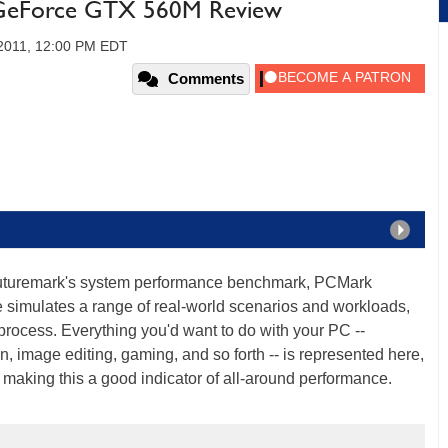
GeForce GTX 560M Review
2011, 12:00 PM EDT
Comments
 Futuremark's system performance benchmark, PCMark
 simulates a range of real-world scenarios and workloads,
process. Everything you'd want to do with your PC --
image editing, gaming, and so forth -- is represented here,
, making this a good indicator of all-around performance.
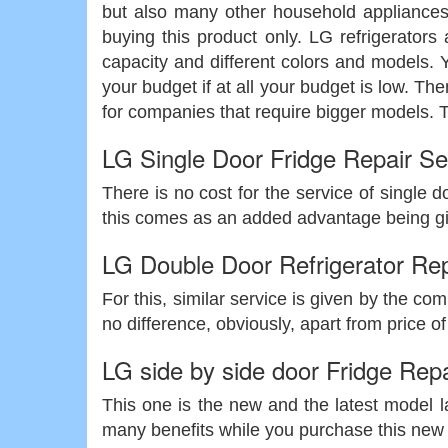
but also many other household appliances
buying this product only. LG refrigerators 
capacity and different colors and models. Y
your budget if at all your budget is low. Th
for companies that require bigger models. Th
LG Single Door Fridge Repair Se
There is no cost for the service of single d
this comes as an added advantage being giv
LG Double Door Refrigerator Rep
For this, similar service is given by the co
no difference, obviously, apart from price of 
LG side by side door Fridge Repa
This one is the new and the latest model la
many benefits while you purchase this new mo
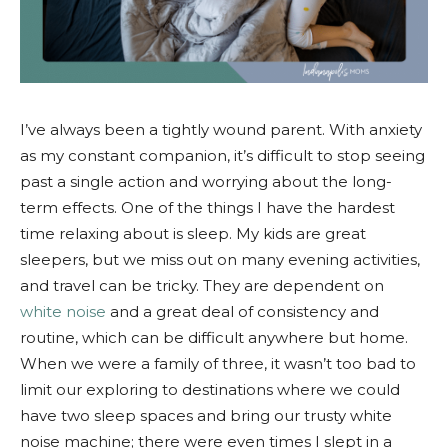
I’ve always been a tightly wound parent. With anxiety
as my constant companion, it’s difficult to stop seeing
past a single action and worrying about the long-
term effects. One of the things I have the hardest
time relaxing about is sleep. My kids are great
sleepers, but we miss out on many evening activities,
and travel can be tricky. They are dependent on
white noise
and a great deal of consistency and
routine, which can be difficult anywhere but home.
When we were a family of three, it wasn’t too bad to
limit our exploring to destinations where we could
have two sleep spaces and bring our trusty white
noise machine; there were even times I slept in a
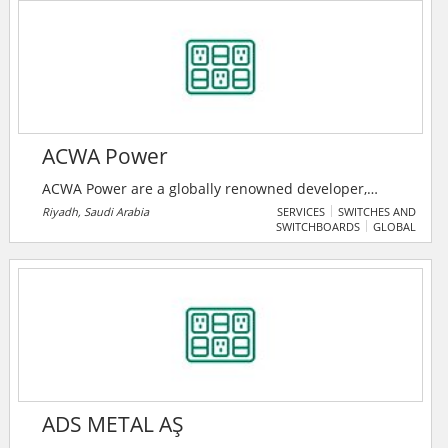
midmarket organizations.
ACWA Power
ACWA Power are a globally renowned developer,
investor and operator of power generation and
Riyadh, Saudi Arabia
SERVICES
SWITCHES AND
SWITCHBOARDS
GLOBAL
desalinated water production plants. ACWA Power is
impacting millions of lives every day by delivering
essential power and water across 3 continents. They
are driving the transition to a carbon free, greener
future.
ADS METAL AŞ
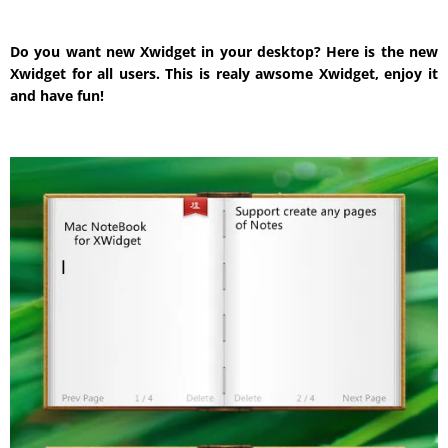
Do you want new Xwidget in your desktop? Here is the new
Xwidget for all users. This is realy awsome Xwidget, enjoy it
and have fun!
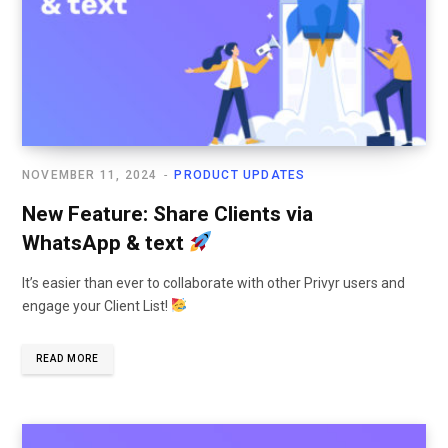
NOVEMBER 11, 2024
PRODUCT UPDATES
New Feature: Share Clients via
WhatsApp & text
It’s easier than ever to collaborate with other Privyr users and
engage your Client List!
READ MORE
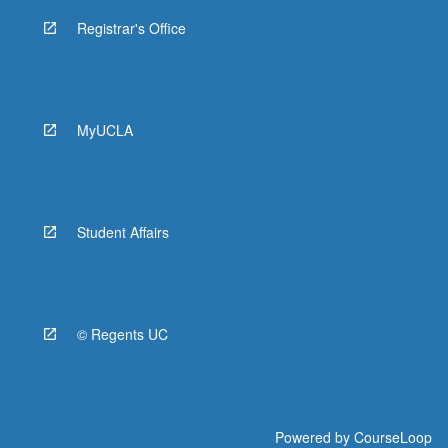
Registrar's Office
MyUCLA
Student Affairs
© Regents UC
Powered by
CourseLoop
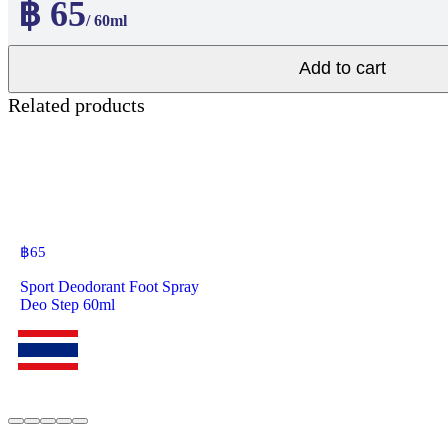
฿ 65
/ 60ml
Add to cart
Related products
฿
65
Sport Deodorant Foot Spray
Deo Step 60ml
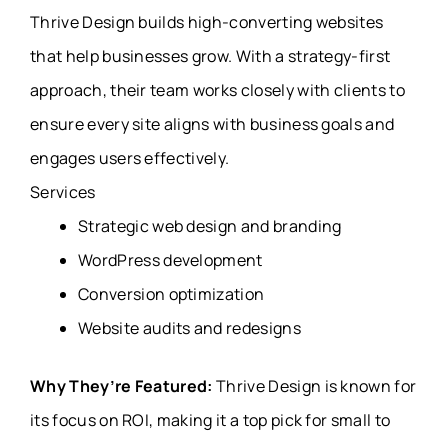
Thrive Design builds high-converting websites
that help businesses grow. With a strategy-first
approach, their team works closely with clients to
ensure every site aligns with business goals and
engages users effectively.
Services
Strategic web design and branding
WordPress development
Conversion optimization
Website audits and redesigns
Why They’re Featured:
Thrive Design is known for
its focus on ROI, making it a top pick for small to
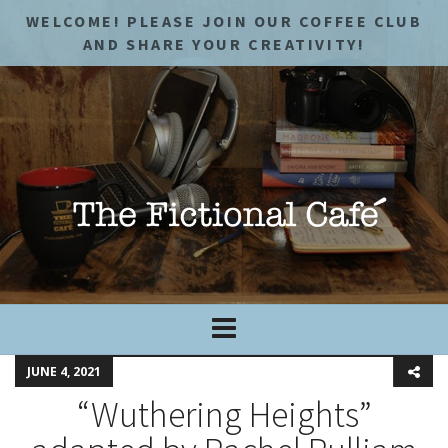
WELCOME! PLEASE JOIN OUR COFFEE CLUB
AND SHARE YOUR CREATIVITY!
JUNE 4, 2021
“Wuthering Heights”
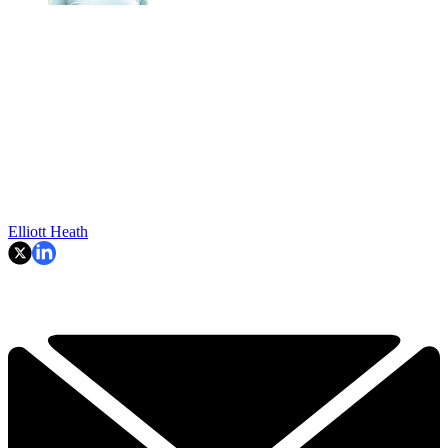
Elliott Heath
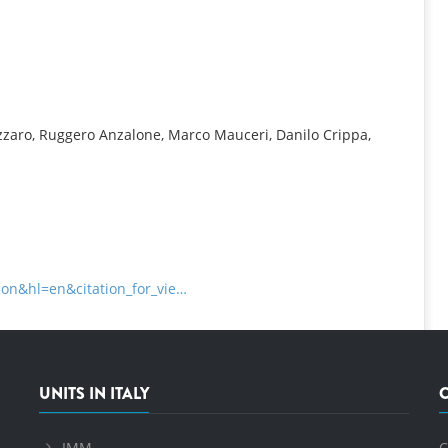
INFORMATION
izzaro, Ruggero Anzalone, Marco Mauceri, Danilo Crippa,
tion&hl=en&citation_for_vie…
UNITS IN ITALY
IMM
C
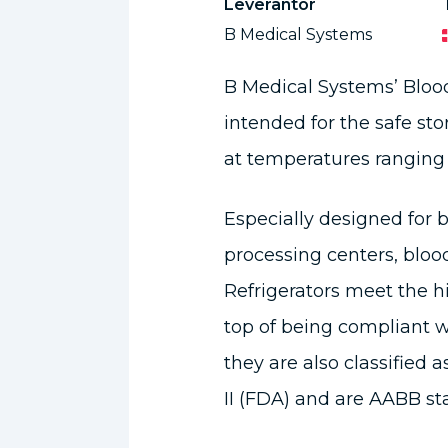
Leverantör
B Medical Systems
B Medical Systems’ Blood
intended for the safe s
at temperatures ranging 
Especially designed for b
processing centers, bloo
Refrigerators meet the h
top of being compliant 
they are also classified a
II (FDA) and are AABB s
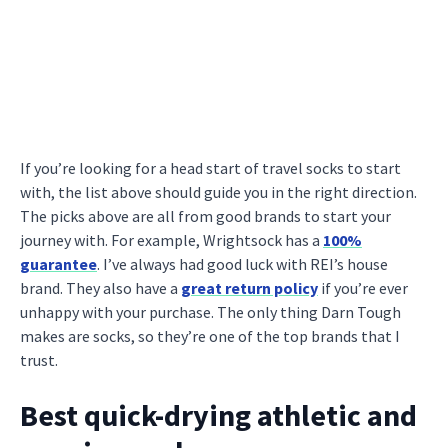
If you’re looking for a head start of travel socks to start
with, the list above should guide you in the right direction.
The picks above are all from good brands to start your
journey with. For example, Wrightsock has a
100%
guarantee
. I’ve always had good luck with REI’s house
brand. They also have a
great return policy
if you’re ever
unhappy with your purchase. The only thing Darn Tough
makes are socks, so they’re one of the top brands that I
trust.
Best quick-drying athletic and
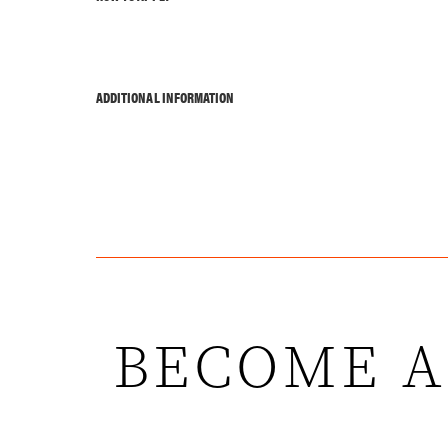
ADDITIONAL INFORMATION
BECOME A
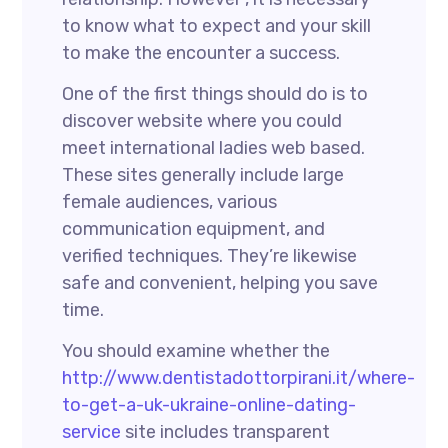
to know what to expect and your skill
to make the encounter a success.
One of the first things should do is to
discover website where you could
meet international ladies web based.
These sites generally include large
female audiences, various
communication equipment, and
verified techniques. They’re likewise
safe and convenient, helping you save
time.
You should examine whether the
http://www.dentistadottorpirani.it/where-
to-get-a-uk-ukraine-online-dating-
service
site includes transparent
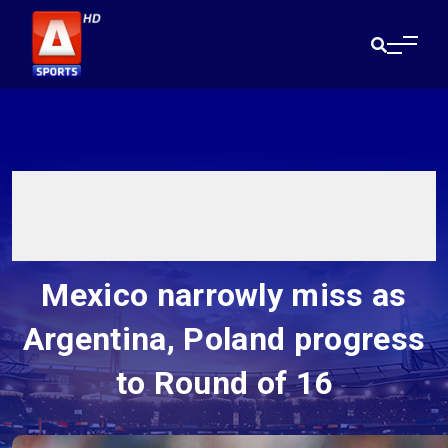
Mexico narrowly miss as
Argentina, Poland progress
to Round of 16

·····

## What to produce
Print all the entries exactly as they appear, without the pictures.

## Response to this exercise
GeForce GTX 560M Review
2011, 12:00 PM EDT
Comments
 Futuremark's system performance benchmark, PCMark
 simulates a range of real-world scenarios and workloads,
process. Everything you'd want to do with your PC --
image editing, gaming, and so forth -- is represented here,
, making this a good indicator of all-around performance.
but also many other household appliances
buying this product only. LG refrigerators 
capacity and different colors and models. Y
your budget if at all your budget is low. Th
for companies that require bigger models. Th
LG Single Door Fridge Repair Se
There is no cost for the service of single d
this comes as an added advantage being giv
LG Double Door Refrigerator Rep
For this, similar service is given by the co
no difference, obviously, apart from price of 
LG side by side door Fridge Repa
This one is the new and the latest model la
many benefits while you purchase this new mo
I’ve always been a tightly wound parent. With anxiety
as my constant companion, it’s difficult to stop seeing
past a single action and worrying about the long-
term effects. One of the things I have the hardest
time relaxing about is sleep. My kids are great
sleepers, but we miss out on many evening activities,
and travel can be tricky. They are dependent on
white noise
and a great deal of consistency and
routine, which can be difficult anywhere but home.
When we were a family of three, it wasn’t too bad to
limit our exploring to destinations where we could
have two sleep spaces and bring our trusty white
noise machine; there were even times I slept in a
midmarket organizations.
ACWA Power
ACWA Power are a globally renowned developer,
investor and operator of power generation and
Riyadh, Saudi Arabia
SERVICES
SWITCHES AND
SWITCHBOARDS
GLOBAL
desalinated water production plants. ACWA Power is
impacting millions of lives every day by delivering
essential power and water across 3 continents. They
are driving the transition to a carbon free, greener
future.
ADS METAL AŞ
Do you want new Xwidget in your desktop? Here is the new
Xwidget for all users. This is realy awsome Xwidget, enjoy it
and have fun!
NOVEMBER 11, 2024
PRODUCT UPDATES
New Feature: Share Clients via
WhatsApp & text
It’s easier than ever to collaborate with other Privyr users and
engage your Client List!
READ MORE
Registrar's Office
MyUCLA
Student Affairs
© Regents UC
Powered by
CourseLoop
฿ 65
/ 60ml
Add to cart
Related products
฿
65
Sport Deodorant Foot Spray
Deo Step 60ml
Thrive Design builds high-converting websites
that help businesses grow. With a strategy-first
approach, their team works closely with clients to
ensure every site aligns with business goals and
engages users effectively.
Services
Strategic web design and branding
WordPress development
Conversion optimization
Website audits and redesigns
Why They’re Featured:
Thrive Design is known for
its focus on ROI, making it a top pick for small to
WELCOME! PLEASE JOIN OUR COFFEE CLUB
AND SHARE YOUR CREATIVITY!
JUNE 4, 2021
“Wuthering Heights”
Elliott Heath
INFORMATION
izzaro, Ruggero Anzalone, Marco Mauceri, Danilo Crippa,
tion&hl=en&citation_for_vie…
UNITS IN ITALY
IMM
C
Leverantör
B Medical Systems
B Medical Systems’ Blood
intended for the safe s
at temperatures ranging 
Especially designed for b
processing centers, bloo
Refrigerators meet the h
top of being compliant 
they are also classified a
II (FDA) and are AABB s
If you’re looking for a head start of travel socks to start
with, the list above should guide you in the right direction.
The picks above are all from good brands to start your
journey with. For example, Wrightsock has a
100%
guarantee
. I’ve always had good luck with REI’s house
brand. They also have a
great return policy
if you’re ever
unhappy with your purchase. The only thing Darn Tough
makes are socks, so they’re one of the top brands that I
trust.
Best quick-drying athletic and
ADDITIONAL INFORMATION
BECOME A
to know what to expect and your skill
to make the encounter a success.
One of the first things should do is to
discover website where you could
meet international ladies web based.
These sites generally include large
female audiences, various
communication equipment, and
verified techniques. They’re likewise
safe and convenient, helping you save
time.
You should examine whether the
http://www.dentistadottorpirani.it/where-
to-get-a-uk-ukraine-online-dating-
service
site includes transparent
Mexico narrowly miss as
Argentina, Poland progress
to Round of 16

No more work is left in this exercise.